Exercise directions | Find the lines below that contain the string "source". Copy each one.

(Collected data)
++++++++++

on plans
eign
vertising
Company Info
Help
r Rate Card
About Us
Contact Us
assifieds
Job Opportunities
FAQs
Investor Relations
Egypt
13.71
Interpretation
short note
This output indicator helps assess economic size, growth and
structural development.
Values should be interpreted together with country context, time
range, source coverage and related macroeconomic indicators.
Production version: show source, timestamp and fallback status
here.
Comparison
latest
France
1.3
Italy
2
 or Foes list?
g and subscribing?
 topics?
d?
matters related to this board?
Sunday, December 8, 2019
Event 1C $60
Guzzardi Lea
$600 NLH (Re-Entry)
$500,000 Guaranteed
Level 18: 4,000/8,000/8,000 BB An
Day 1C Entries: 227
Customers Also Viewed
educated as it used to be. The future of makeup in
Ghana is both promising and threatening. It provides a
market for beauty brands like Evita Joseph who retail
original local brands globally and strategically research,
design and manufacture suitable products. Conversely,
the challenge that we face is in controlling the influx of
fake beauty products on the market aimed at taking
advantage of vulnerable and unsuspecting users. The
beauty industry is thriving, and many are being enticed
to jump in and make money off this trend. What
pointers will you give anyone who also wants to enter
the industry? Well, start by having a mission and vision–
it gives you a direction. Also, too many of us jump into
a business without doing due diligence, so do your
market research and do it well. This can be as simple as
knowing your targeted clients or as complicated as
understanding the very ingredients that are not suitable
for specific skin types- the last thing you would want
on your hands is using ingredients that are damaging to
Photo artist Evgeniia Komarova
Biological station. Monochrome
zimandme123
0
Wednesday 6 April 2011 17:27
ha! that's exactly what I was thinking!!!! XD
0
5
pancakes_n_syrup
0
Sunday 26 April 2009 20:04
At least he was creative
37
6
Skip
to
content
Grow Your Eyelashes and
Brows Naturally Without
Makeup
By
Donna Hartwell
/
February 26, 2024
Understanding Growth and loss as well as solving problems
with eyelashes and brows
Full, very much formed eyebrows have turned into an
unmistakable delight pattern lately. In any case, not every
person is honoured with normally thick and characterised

++++++++++

Expected output |
range, source coverage and related macroeconomic indicators.
Production version: show source, timestamp and fallback status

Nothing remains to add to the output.